- GOAL OF THE EXERCISE: Exact copies of all the entries are needed.

________________________

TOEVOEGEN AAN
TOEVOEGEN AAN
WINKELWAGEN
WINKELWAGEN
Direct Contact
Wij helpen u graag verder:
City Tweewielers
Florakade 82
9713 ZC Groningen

________________________

- EXERCISE RESPONSE:
TOEVOEGEN AAN
TOEVOEGEN AAN
WINKELWAGEN
WINKELWAGEN
Direct Contact
Wij helpen u graag verder:
City Tweewielers
Florakade 82
9713 ZC Groningen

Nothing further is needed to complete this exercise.